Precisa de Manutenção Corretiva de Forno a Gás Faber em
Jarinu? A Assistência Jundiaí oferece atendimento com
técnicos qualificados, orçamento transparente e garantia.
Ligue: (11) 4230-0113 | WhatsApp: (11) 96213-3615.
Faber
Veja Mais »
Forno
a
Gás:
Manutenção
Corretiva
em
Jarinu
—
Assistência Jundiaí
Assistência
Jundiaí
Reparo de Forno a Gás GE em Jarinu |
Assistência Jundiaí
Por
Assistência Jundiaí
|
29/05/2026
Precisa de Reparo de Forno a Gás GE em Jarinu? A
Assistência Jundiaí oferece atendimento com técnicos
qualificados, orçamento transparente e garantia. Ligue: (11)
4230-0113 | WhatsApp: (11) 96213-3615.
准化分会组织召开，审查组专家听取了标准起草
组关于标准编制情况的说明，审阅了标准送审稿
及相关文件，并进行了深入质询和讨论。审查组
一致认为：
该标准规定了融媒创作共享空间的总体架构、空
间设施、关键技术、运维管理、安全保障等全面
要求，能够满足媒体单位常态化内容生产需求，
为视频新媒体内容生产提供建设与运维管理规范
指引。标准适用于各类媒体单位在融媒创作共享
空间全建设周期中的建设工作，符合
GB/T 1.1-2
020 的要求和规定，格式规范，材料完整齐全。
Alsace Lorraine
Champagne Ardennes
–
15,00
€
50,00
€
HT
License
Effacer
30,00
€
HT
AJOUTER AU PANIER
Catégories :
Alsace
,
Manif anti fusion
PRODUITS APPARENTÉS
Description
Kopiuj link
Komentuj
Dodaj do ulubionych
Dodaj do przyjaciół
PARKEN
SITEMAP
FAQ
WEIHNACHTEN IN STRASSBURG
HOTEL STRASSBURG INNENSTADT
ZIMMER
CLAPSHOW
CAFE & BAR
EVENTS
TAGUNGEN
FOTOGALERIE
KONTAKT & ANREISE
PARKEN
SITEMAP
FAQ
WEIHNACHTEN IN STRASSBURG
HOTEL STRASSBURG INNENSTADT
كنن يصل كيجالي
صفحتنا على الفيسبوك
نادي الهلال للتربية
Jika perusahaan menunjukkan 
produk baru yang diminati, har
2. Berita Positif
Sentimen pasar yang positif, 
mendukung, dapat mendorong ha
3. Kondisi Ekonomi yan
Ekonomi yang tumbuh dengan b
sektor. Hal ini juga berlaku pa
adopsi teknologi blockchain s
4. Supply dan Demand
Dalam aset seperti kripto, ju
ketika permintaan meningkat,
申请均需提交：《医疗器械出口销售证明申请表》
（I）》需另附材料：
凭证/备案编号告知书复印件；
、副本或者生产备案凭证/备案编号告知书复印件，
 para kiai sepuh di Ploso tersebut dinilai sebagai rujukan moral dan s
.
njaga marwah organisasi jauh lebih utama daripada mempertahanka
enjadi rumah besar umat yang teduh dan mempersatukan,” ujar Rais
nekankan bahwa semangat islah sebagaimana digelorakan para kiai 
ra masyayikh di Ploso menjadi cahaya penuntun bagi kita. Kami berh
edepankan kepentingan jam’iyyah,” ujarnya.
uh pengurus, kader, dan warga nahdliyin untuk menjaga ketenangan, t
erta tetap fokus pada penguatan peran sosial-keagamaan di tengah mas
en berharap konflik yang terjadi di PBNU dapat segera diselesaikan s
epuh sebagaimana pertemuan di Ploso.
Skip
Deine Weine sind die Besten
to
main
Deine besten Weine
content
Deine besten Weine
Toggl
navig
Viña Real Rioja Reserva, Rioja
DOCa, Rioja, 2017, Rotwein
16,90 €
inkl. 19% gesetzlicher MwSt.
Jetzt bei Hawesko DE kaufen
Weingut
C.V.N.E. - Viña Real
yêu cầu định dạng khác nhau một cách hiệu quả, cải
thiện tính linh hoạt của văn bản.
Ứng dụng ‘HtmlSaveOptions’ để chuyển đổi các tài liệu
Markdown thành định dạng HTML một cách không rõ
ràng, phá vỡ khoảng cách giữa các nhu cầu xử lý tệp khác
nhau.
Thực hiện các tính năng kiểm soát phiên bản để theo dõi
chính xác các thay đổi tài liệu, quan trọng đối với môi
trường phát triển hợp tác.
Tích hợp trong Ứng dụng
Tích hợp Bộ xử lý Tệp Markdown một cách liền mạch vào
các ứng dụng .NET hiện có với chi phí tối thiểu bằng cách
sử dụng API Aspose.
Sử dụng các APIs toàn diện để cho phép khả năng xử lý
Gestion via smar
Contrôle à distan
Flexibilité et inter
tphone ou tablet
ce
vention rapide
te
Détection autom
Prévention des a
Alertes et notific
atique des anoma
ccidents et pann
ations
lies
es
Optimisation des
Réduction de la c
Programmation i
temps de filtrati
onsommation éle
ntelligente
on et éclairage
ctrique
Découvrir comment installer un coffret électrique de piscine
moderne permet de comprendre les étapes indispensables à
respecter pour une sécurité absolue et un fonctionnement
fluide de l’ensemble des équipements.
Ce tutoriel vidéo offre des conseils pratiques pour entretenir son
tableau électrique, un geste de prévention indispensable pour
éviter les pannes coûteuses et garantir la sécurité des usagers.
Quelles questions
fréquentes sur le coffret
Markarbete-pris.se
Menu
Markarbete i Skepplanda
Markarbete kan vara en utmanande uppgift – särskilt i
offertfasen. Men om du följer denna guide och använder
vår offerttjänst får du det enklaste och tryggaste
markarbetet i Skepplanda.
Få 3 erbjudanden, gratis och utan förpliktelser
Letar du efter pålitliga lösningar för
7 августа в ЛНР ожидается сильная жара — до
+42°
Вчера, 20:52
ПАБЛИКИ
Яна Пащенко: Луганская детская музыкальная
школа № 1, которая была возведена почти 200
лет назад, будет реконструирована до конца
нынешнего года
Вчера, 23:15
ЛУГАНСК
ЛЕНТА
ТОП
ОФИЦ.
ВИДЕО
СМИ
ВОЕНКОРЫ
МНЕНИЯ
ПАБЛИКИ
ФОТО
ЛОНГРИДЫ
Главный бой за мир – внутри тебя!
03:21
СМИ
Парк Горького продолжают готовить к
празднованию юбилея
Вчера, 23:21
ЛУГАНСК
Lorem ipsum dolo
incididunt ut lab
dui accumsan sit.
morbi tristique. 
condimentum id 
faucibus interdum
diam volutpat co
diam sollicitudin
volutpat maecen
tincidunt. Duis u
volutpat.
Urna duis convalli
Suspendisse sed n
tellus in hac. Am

YOUR GOAL: Every line above should be written out again, unchanged.

SOLVED PROBLEM:
Precisa de Manutenção Corretiva de Forno a Gás Faber em
Jarinu? A Assistência Jundiaí oferece atendimento com
técnicos qualificados, orçamento transparente e garantia.
Ligue: (11) 4230-0113 | WhatsApp: (11) 96213-3615.
Faber
Veja Mais »
Forno
a
Gás:
Manutenção
Corretiva
em
Jarinu
—
Assistência Jundiaí
Assistência
Jundiaí
Reparo de Forno a Gás GE em Jarinu |
Assistência Jundiaí
Por
Assistência Jundiaí
|
29/05/2026
Precisa de Reparo de Forno a Gás GE em Jarinu? A
Assistência Jundiaí oferece atendimento com técnicos
qualificados, orçamento transparente e garantia. Ligue: (11)
4230-0113 | WhatsApp: (11) 96213-3615.
准化分会组织召开，审查组专家听取了标准起草
组关于标准编制情况的说明，审阅了标准送审稿
及相关文件，并进行了深入质询和讨论。审查组
一致认为：
该标准规定了融媒创作共享空间的总体架构、空
间设施、关键技术、运维管理、安全保障等全面
要求，能够满足媒体单位常态化内容生产需求，
为视频新媒体内容生产提供建设与运维管理规范
指引。标准适用于各类媒体单位在融媒创作共享
空间全建设周期中的建设工作，符合
GB/T 1.1-2
020 的要求和规定，格式规范，材料完整齐全。
Alsace Lorraine
Champagne Ardennes
–
15,00
€
50,00
€
HT
License
Effacer
30,00
€
HT
AJOUTER AU PANIER
Catégories :
Alsace
,
Manif anti fusion
PRODUITS APPARENTÉS
Description
Kopiuj link
Komentuj
Dodaj do ulubionych
Dodaj do przyjaciół
PARKEN
SITEMAP
FAQ
WEIHNACHTEN IN STRASSBURG
HOTEL STRASSBURG INNENSTADT
ZIMMER
CLAPSHOW
CAFE & BAR
EVENTS
TAGUNGEN
FOTOGALERIE
KONTAKT & ANREISE
PARKEN
SITEMAP
FAQ
WEIHNACHTEN IN STRASSBURG
HOTEL STRASSBURG INNENSTADT
كنن يصل كيجالي
صفحتنا على الفيسبوك
نادي الهلال للتربية
Jika perusahaan menunjukkan 
produk baru yang diminati, har
2. Berita Positif
Sentimen pasar yang positif, 
mendukung, dapat mendorong ha
3. Kondisi Ekonomi yan
Ekonomi yang tumbuh dengan b
sektor. Hal ini juga berlaku pa
adopsi teknologi blockchain s
4. Supply dan Demand
Dalam aset seperti kripto, ju
ketika permintaan meningkat,
申请均需提交：《医疗器械出口销售证明申请表》
（I）》需另附材料：
凭证/备案编号告知书复印件；
、副本或者生产备案凭证/备案编号告知书复印件，
 para kiai sepuh di Ploso tersebut dinilai sebagai rujukan moral dan s
.
njaga marwah organisasi jauh lebih utama daripada mempertahanka
enjadi rumah besar umat yang teduh dan mempersatukan,” ujar Rais
nekankan bahwa semangat islah sebagaimana digelorakan para kiai 
ra masyayikh di Ploso menjadi cahaya penuntun bagi kita. Kami berh
edepankan kepentingan jam’iyyah,” ujarnya.
uh pengurus, kader, dan warga nahdliyin untuk menjaga ketenangan, t
erta tetap fokus pada penguatan peran sosial-keagamaan di tengah mas
en berharap konflik yang terjadi di PBNU dapat segera diselesaikan s
epuh sebagaimana pertemuan di Ploso.
Skip
Deine Weine sind die Besten
to
main
Deine besten Weine
content
Deine besten Weine
Toggl
navig
Viña Real Rioja Reserva, Rioja
DOCa, Rioja, 2017, Rotwein
16,90 €
inkl. 19% gesetzlicher MwSt.
Jetzt bei Hawesko DE kaufen
Weingut
C.V.N.E. - Viña Real
yêu cầu định dạng khác nhau một cách hiệu quả, cải
thiện tính linh hoạt của văn bản.
Ứng dụng ‘HtmlSaveOptions’ để chuyển đổi các tài liệu
Markdown thành định dạng HTML một cách không rõ
ràng, phá vỡ khoảng cách giữa các nhu cầu xử lý tệp khác
nhau.
Thực hiện các tính năng kiểm soát phiên bản để theo dõi
chính xác các thay đổi tài liệu, quan trọng đối với môi
trường phát triển hợp tác.
Tích hợp trong Ứng dụng
Tích hợp Bộ xử lý Tệp Markdown một cách liền mạch vào
các ứng dụng .NET hiện có với chi phí tối thiểu bằng cách
sử dụng API Aspose.
Sử dụng các APIs toàn diện để cho phép khả năng xử lý
Gestion via smar
Contrôle à distan
Flexibilité et inter
tphone ou tablet
ce
vention rapide
te
Détection autom
Prévention des a
Alertes et notific
atique des anoma
ccidents et pann
ations
lies
es
Optimisation des
Réduction de la c
Programmation i
temps de filtrati
onsommation éle
ntelligente
on et éclairage
ctrique
Découvrir comment installer un coffret électrique de piscine
moderne permet de comprendre les étapes indispensables à
respecter pour une sécurité absolue et un fonctionnement
fluide de l’ensemble des équipements.
Ce tutoriel vidéo offre des conseils pratiques pour entretenir son
tableau électrique, un geste de prévention indispensable pour
éviter les pannes coûteuses et garantir la sécurité des usagers.
Quelles questions
fréquentes sur le coffret
Markarbete-pris.se
Menu
Markarbete i Skepplanda
Markarbete kan vara en utmanande uppgift – särskilt i
offertfasen. Men om du följer denna guide och använder
vår offerttjänst får du det enklaste och tryggaste
markarbetet i Skepplanda.
Få 3 erbjudanden, gratis och utan förpliktelser
Letar du efter pålitliga lösningar för
7 августа в ЛНР ожидается сильная жара — до
+42°
Вчера, 20:52
ПАБЛИКИ
Яна Пащенко: Луганская детская музыкальная
школа № 1, которая была возведена почти 200
лет назад, будет реконструирована до конца
нынешнего года
Вчера, 23:15
ЛУГАНСК
ЛЕНТА
ТОП
ОФИЦ.
ВИДЕО
СМИ
ВОЕНКОРЫ
МНЕНИЯ
ПАБЛИКИ
ФОТО
ЛОНГРИДЫ
Главный бой за мир – внутри тебя!
03:21
СМИ
Парк Горького продолжают готовить к
празднованию юбилея
Вчера, 23:21
ЛУГАНСК
Lorem ipsum dolo
incididunt ut lab
dui accumsan sit.
morbi tristique. 
condimentum id 
faucibus interdum
diam volutpat co
diam sollicitudin
volutpat maecen
tincidunt. Duis u
volutpat.
Urna duis convalli
Suspendisse sed n
tellus in hac. Am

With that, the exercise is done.